Parking & The Front Door
There’s nothing more frustrating than losing the parking space right outside your front door. Especially if you need more room to park your car so you can access a wheelchair or ramp. So it might be worth investing in a “Disabled Parking” sign. You can find a range of plastic outdoor signs here. These can be easily installed outside your home, ensuring that every visitor to the neighborhood knows that someone who needs extra room needs this space.
Secondly, consider the accessibly of the entrance to your home. If you have room, build a wheelchair ramp for each entrance of the house. The costs of constructing a ramp vary depending on size and materials. When designing your ramp, make sure the pathway is wide enough, and consider adding handrails, a non-slip surface, and a cover.
A terrifying and exhausting ordeal for some, navigating the way up a staircase can be treacherous or just completely not possible. If this is the case, why not consider installing a stair lift? This not only provides access to every point of the house but gives the user a real sense of independence. Most stairlifts can be installed to fit straight or curved stairs and most chairs swivel, allowing full accessibility.
One of the most difficult areas to navigate while in a wheelchair is through a doorway. You can provide a safer and more pleasant experience for yourself or your loved one by widening the doorways in your home. Remove frames, take the doors off, or reverse how a door opens, and you will instantly turn the doorway into an approachable space.
Floors can also be problematic if you travel from room to room on wheels. If your house is decorated with carpets and rugs, it may be time for a change, as pushing a wheelchair on a thick carpet can be like pushing a wheelchair through sand! Tile or hardwood flooring is ideal, but you can also use a low-pile carpet. Install rubber ramps to make thresholds safer, and cover any exposed cords on the floor.

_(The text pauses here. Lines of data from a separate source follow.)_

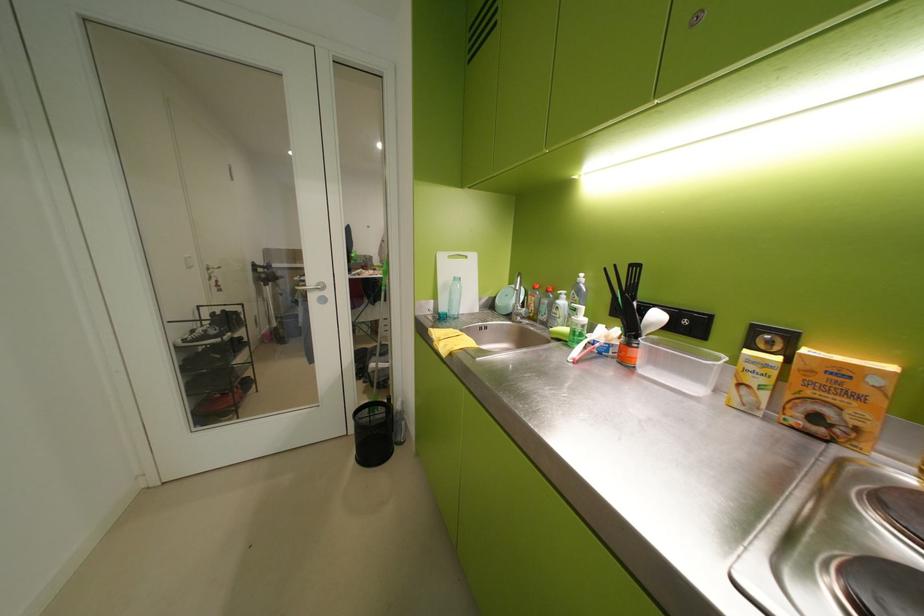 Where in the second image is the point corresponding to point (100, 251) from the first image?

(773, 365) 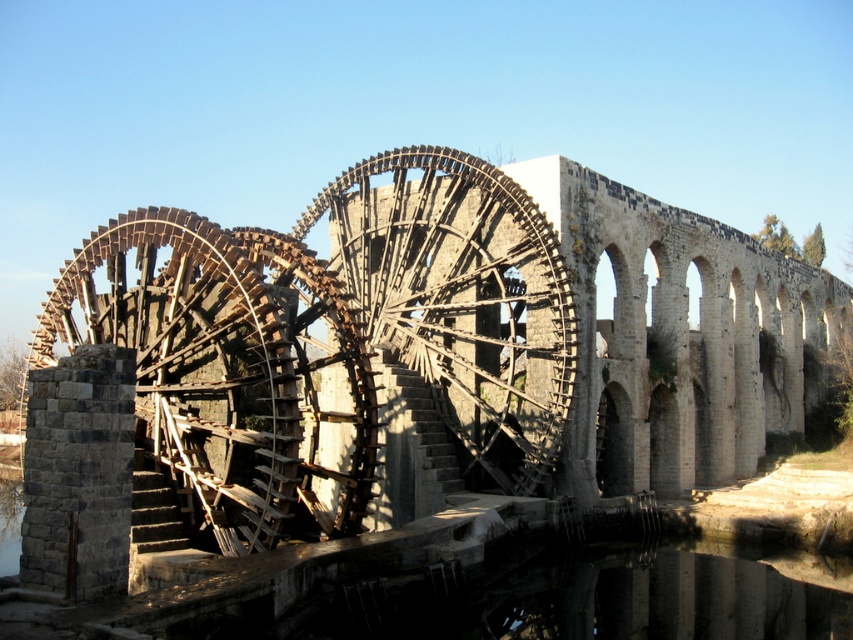 In the scene shown: You are standing in front of a historical waterwheel structure. You want to take a photo of the wooden waterwheel at left from a distance that allows you to capture the entire structure in one frame. Considering the camera you have can capture a maximum distance of 150 feet, will you be able to take the photo without moving closer?

The wooden waterwheel at left is 168.52 feet away from the camera. Since the camera can only capture up to 150 feet, you will not be able to capture the entire structure in one frame without moving closer.

You are a maintenance worker standing at the wooden spokes at center and need to inspect the wooden waterwheel at left. Can you walk directly to it without crossing any obstacles? The path between them is straight. The minimum safe distance for walking is 23 meters.

The wooden waterwheel at left is 22.99 meters away from wooden spokes at center. Since the minimum safe distance for walking is 23 meters, the distance is slightly shorter than required, so you cannot walk directly to it safely. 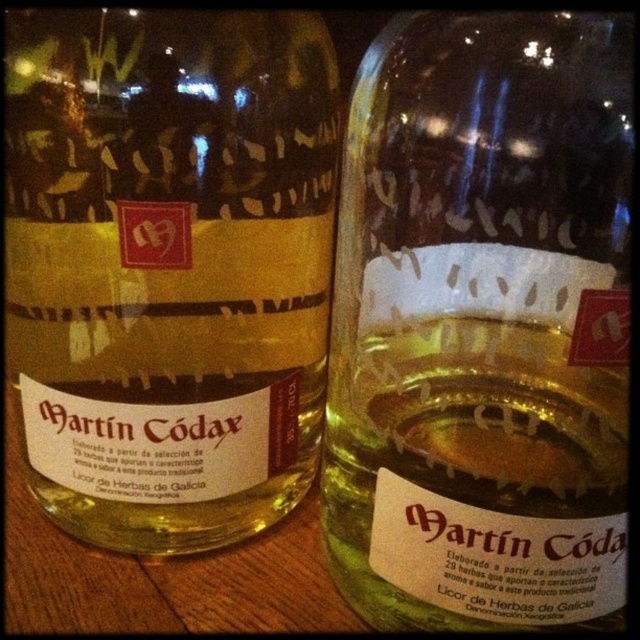 Is translucent glass bottle at center wider than matte glass bottle at center?

In fact, translucent glass bottle at center might be narrower than matte glass bottle at center.

Is translucent glass bottle at center taller than matte glass bottle at center?

No, translucent glass bottle at center is not taller than matte glass bottle at center.

Is point (436, 118) in front of point (284, 509)?

Yes, point (436, 118) is closer to viewer.

You are a GUI agent. You are given a task and a screenshot of the screen. Output one action in this format:
    pyautogui.click(x=<x>, y=<y>)
    Task: Click on the translucent glass bottle at center
    
    Given the screenshot: What is the action you would take?
    pyautogui.click(x=483, y=324) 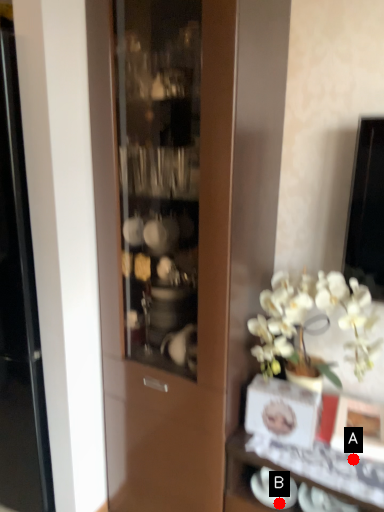 Question: Two points are circled on the image, labeled by A and B beside each circle. Among these points, which one is farthest from the camera?

Choices:
 (A) A is further
 (B) B is further

Answer: (B) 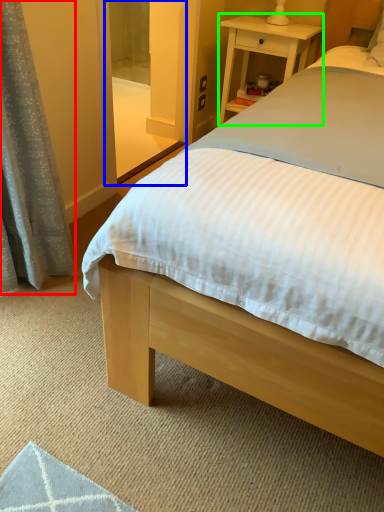 Question: Which object is the closest to the curtain (highlighted by a red box)? Choose among these: screen door (highlighted by a blue box) or nightstand (highlighted by a green box).

Choices:
 (A) screen door
 (B) nightstand

Answer: (A) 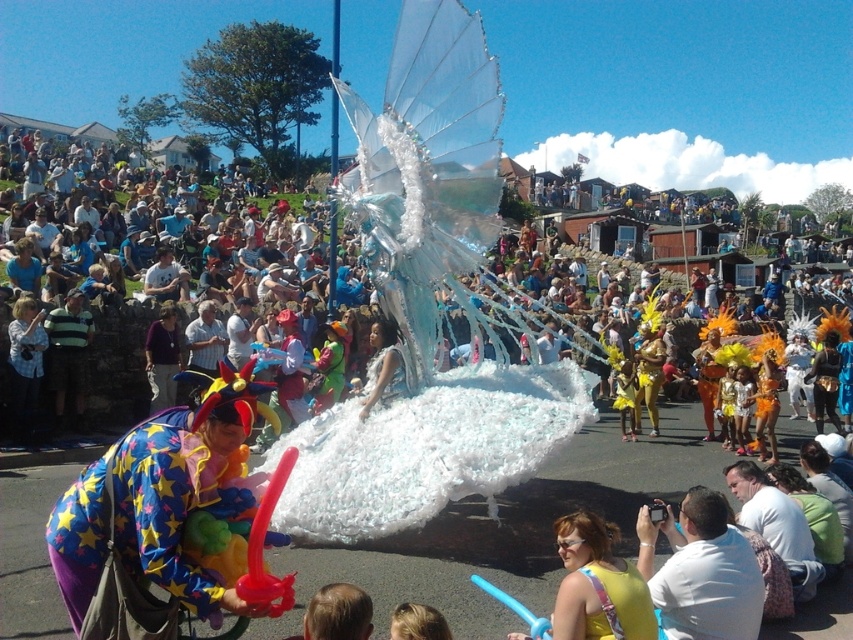 Is rubber clown toy at lower left bigger than white matte balloon at center?

Yes, rubber clown toy at lower left is bigger than white matte balloon at center.

Does rubber clown toy at lower left appear over white matte balloon at center?

Correct, rubber clown toy at lower left is located above white matte balloon at center.

Is point (152, 502) positioned after point (683, 573)?

No, it is not.

Locate an element on the screen. This screenshot has height=640, width=853. rubber clown toy at lower left is located at coordinates (169, 502). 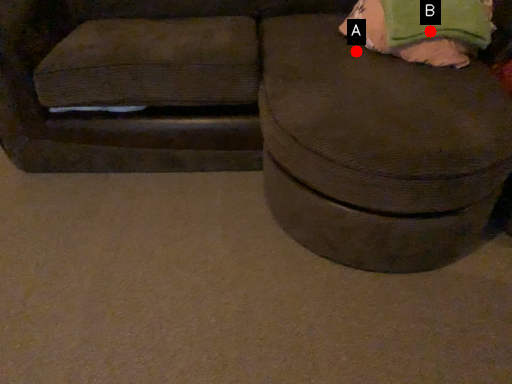 Question: Two points are circled on the image, labeled by A and B beside each circle. Which point is farther to the camera?

Choices:
 (A) A is further
 (B) B is further

Answer: (A) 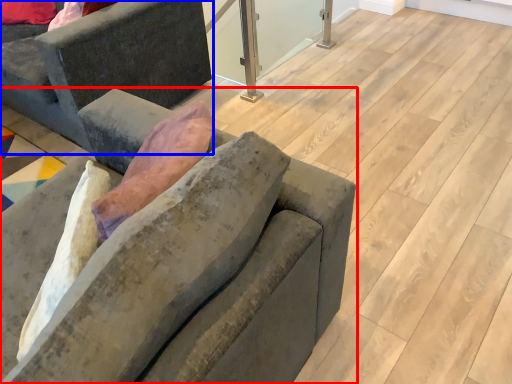 Question: Which point is closer to the camera, studio couch (highlighted by a red box) or studio couch (highlighted by a blue box)?

Choices:
 (A) studio couch
 (B) studio couch

Answer: (A) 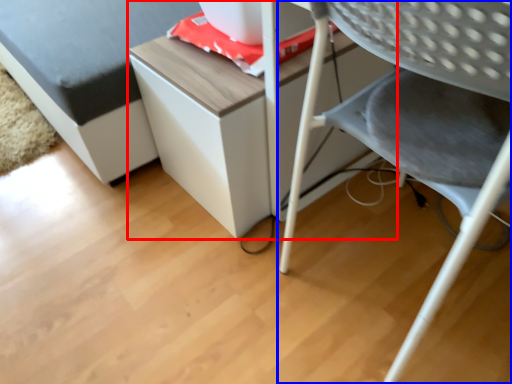 Question: Which point is closer to the camera, table (highlighted by a red box) or chair (highlighted by a blue box)?

Choices:
 (A) table
 (B) chair

Answer: (B) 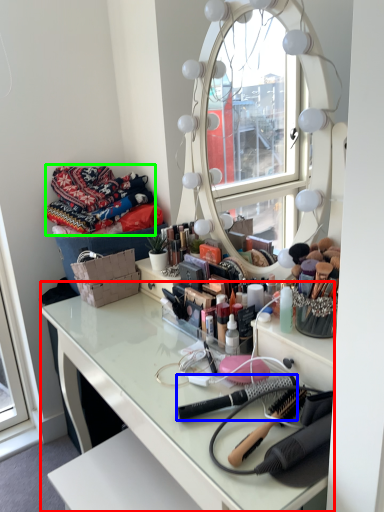 Question: Considering the real-world distances, which object is farthest from table (highlighted by a red box)? brush (highlighted by a blue box) or material (highlighted by a green box)?

Choices:
 (A) brush
 (B) material

Answer: (B) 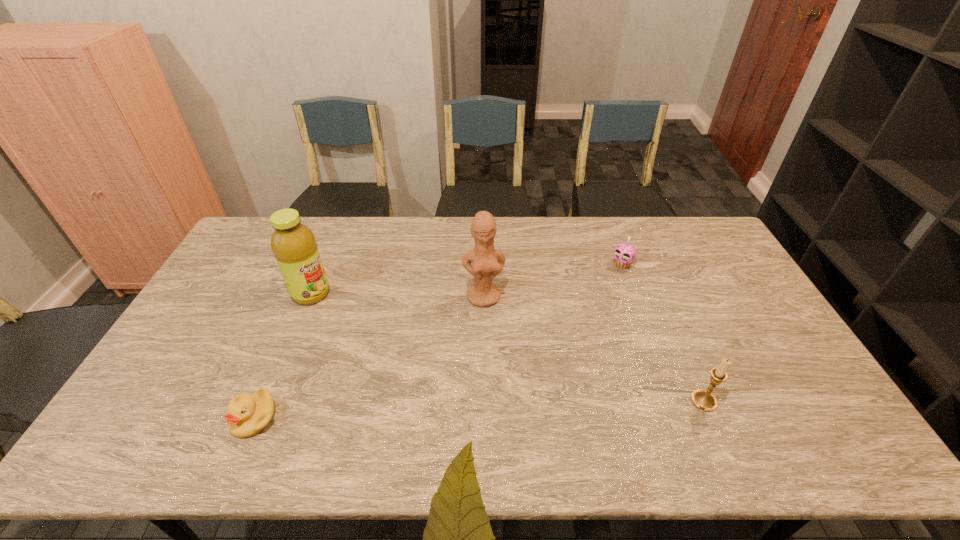 You are a GUI agent. You are given a task and a screenshot of the screen. Output one action in this format:
    pyautogui.click(x=<x>, y=<y>)
    Task: Click on the free space located 0.220m on the front-facing side of the figurine
    The height and width of the screenshot is (540, 960).
    Given the screenshot: What is the action you would take?
    pyautogui.click(x=496, y=367)

Locate an element on the screen. free space located 0.380m on the front label of the fruit juice is located at coordinates (414, 358).

Where is `vacant area situated 0.310m on the front label of the fruit juice`? Image resolution: width=960 pixels, height=540 pixels. vacant area situated 0.310m on the front label of the fruit juice is located at coordinates (396, 347).

You are a GUI agent. You are given a task and a screenshot of the screen. Output one action in this format:
    pyautogui.click(x=<x>, y=<y>)
    Task: Click on the free space located on the front label of the fruit juice
    
    Given the screenshot: What is the action you would take?
    pyautogui.click(x=378, y=336)

Locate an element on the screen. This screenshot has width=960, height=540. vacant space located 0.100m on the face of the cupcake is located at coordinates (602, 286).

Identify the location of vacant space situated 0.160m on the face of the cupcake. The width and height of the screenshot is (960, 540). point(593,295).

Identify the location of free space located 0.200m on the face of the cupcake. This screenshot has height=540, width=960. (587, 302).

The image size is (960, 540). I want to click on duckling located at the near edge, so click(247, 415).

I want to click on candle holder that is at the near edge, so click(702, 399).

In the image, there is a desktop. Identify the location of free space at the far edge. This screenshot has height=540, width=960. (540, 234).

You can make numerous changes in your kitchen as well. Lower the countertops, install appliances that are easy to reach and provide roll-out storage units. You can also install a sink that allows the individual to roll his or her wheelchair underneath it. Adjust the location of all controls and outlets if possible. You can get light switch extenders for most light switches too.
The bathroom can be a danger zone for anyone using a wheelchair. You can secure this area by installing a walk-in bathtub or lowering the threshold for the shower.